During Phases 2 and 3, I mostly used LiveJournal, and while I'm sure there must have been issues, I don't remember them being as extreme as nowadays. For example, I don't remember there being the same level of animosity towards Murdoc. Perhaps that was because PB hadn't happened yet, but I think it also has to do with the structure of LJ. It was separated out into communities, so you had to go looking for trouble to see stuff you didn't want to see. I know Tumblr has tags, but they're kind of pants and it's not the same degree of separation. There was definitely fanwank around (Branca…) but it didn't feel as extreme as now. That being said, I do also remember seeing a lot more art featuring Murdoc in Nazi regalia, so I really don't miss that. 
Fast forward to Phases 4 and 5. I think Tumblr is a pretty crap platform for fandoms to use (I can't comment on IG or Twitter as I don't use them much). It kind of blends fandom and politics because of the "newsfeed" style format. Everything feels mashed together - real life concerns and fandom - and I don't think that's helpful. 
Likewise, although I think there's always going to be age old issues in all fandoms, like BNFs sucking all the oxygen out of the room, I do think things have generally become quite "puritanical" in 2010s culture and this has bled into fandoms. 

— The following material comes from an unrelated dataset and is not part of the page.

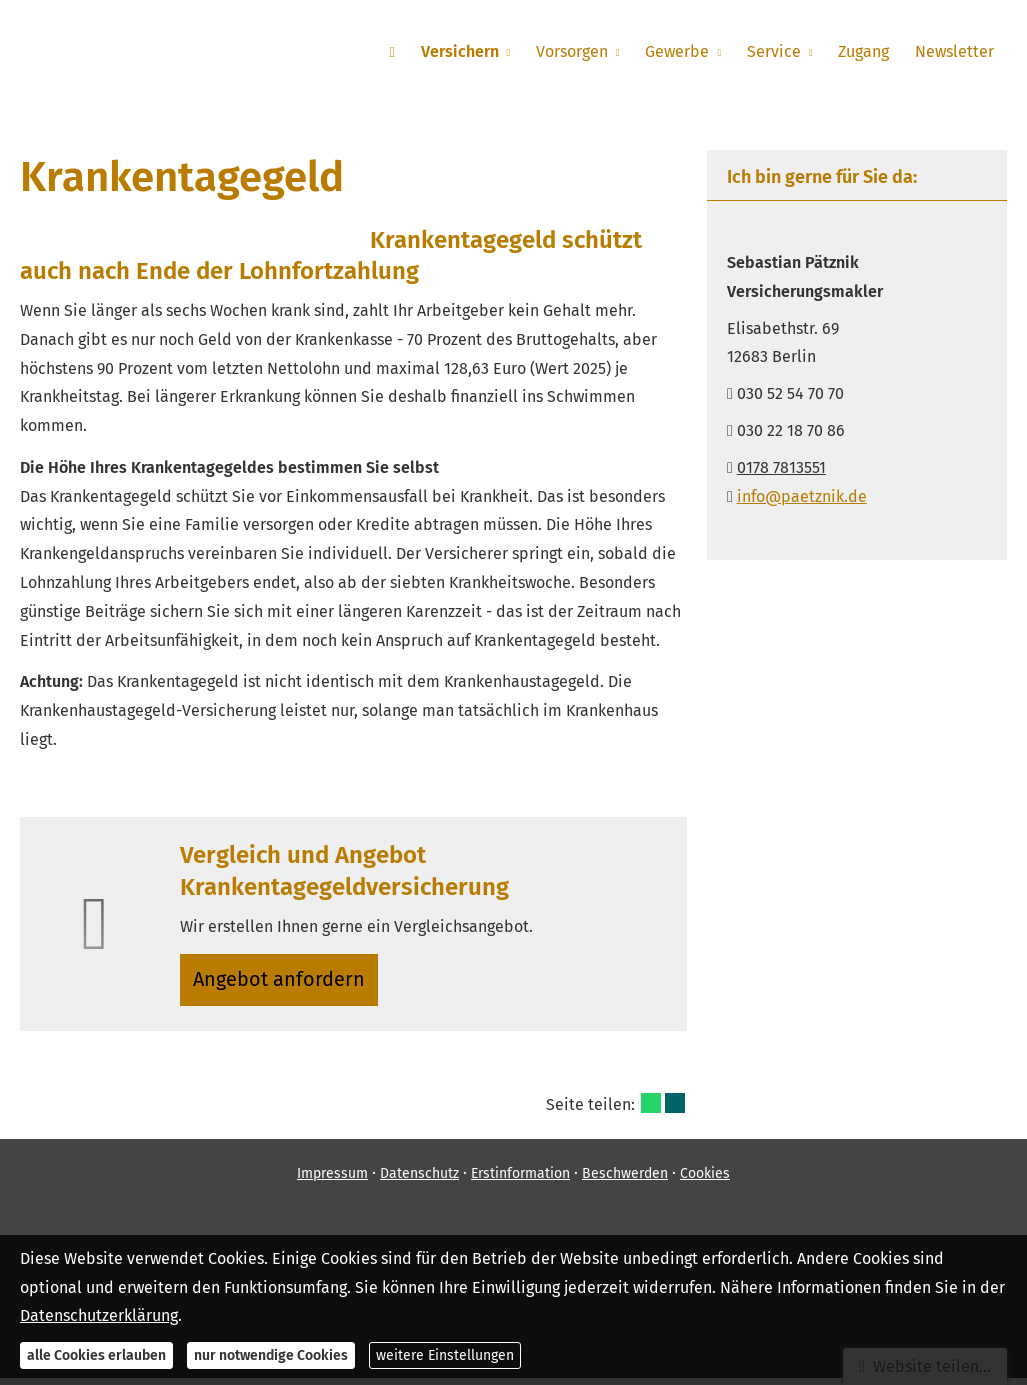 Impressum (332, 1181)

Three main effects of this culture shift as I see them are: 
Firstly, a weird obsession with the truth, e.g. needing receipts to prove something is the case. Ultimately, any non-canon pairing in a fandom is untrue. It's something you've chosen to see and think about, for whatever reason, but it doesn't really exist. Fighting within a fandom over what is or isn't true about a character or pairing just seems nonsensical to me because ultimately, you've gone past the source material. This isn't what was ever intended by the creators. Personally, I don't even see that as a bad thing so I find it all a bit baffling. For me, 2Doc being non-canon is part of the fun of fandom: you get to imagine and create your own ideas. 

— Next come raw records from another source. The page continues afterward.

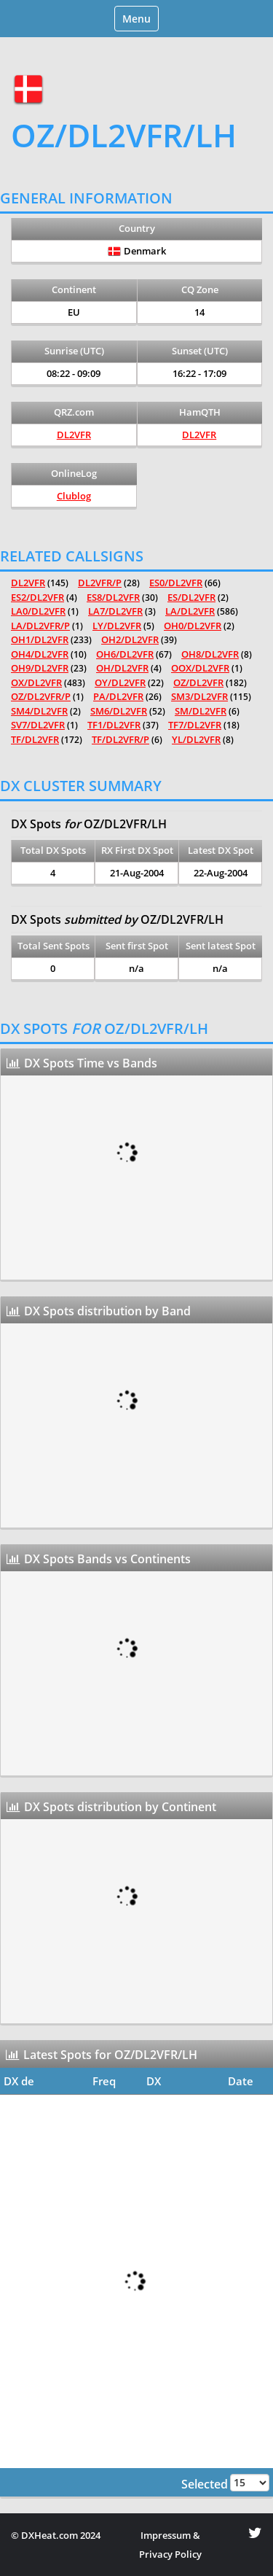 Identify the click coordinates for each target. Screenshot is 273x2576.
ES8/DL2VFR (113, 597)
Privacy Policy (170, 2554)
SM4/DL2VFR (39, 710)
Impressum (166, 2535)
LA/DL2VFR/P (40, 625)
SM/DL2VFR (200, 710)
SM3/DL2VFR (199, 696)
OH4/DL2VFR (39, 654)
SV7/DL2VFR (38, 724)
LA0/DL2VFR (38, 611)
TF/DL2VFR (35, 739)
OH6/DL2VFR (125, 654)
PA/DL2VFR (118, 696)
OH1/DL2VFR (39, 639)
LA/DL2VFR (190, 611)
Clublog (74, 495)
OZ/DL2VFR (198, 682)
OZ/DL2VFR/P (41, 696)
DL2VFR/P (100, 582)
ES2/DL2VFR (37, 597)
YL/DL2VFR (196, 739)
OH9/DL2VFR (39, 667)
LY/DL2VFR (116, 625)
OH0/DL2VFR (192, 625)
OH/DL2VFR (122, 667)
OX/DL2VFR (36, 682)
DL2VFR (74, 434)
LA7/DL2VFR (115, 611)
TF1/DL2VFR (114, 724)
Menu (140, 20)
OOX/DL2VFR (200, 667)
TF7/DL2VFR (194, 724)
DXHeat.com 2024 (60, 2535)
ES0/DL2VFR (175, 582)
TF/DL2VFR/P (120, 739)
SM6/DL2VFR (118, 710)
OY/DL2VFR (120, 682)
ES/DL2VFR (191, 597)
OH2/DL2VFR (130, 639)
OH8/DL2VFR (210, 654)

Secondly, a way greater level of morality/content policing. I honestly don't remember any of that back in 2005 (maybe the Nazi Murdoc fan artists could have done with a touch of it). The idea that an artist or writer is responsible for a viewer or reader's experience is a more recent phenomenon. The concept of "DNI" and people expecting creators to self censor didn't exist back then. I find it really hard to stomach, personally: I've seen some pretty rank stuff online in various fandoms down the years, but I would never hold the creators accountable for my experiences. Ultimately, I chose to view or read those things (and when I did that stuff while underage, well, maybe my parents should have checked up on me more!). 
Thirdly, there is a real obsession with content creation, which again I think links back to Tumblr's format. It's essentially a glorified popularity contest. LiveJournal felt like it was more about meaningful interaction, since you could only leave a comment, not "like" things. Perhaps it's just me, but it definitely feels like, on Tumblr, you have to keep creating content to "earn" any kind of interaction and if you stop, you're toast. 

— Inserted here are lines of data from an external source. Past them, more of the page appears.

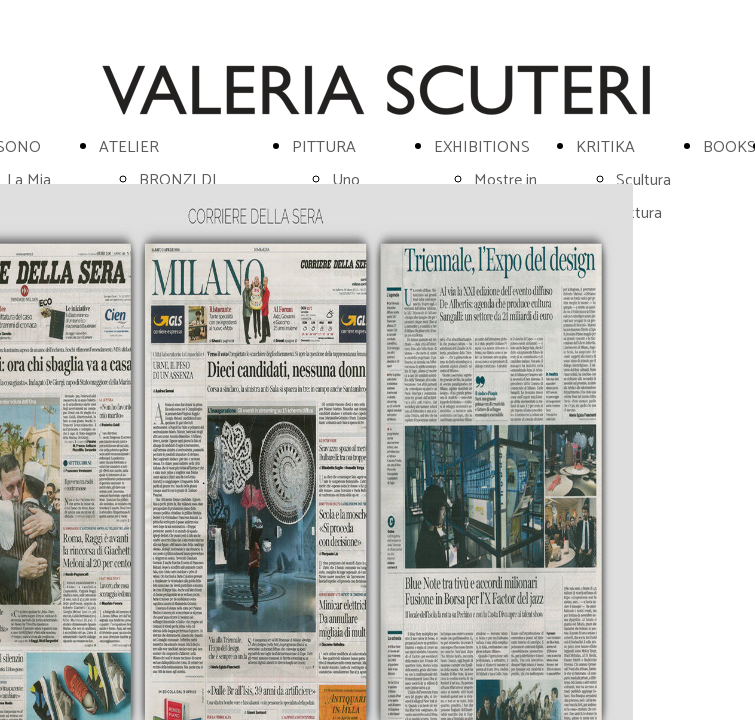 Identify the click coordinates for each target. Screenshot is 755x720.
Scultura (643, 180)
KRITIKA (605, 147)
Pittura (639, 213)
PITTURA (324, 147)
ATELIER (129, 147)
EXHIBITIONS (482, 147)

Finally, on a less serious note, while it's never been a big fandom, I definitely think 2Doc burns brighter and fades faster with each passing Phase now. I think that's probably because people realise the writing is on the wall and the chances of Gorillaz becoming some bigger, sustained project comprising movies and holographic stage shows are nil. Back in 2005, that stuff seemed likely, and things like Rise of the Ogre really gave fans something to sink their teeth into. 
Thanks again for the interesting ask!
Edit: I realise now I've managed to not say a single positive thing about the fandom. I swear there are some, I just can't read or retain information. I'd say I love the same things about the fandom now as I did in Phase 2: I love the fans and their enthusiasm and generosity for sharing their creativity and talents. Some things never change and I'm really grateful for that. You can have the best characters in the world (and Murdoc and Stu remain some of my favourite characters ever, god knows why) but, in the end, fans make a fandom.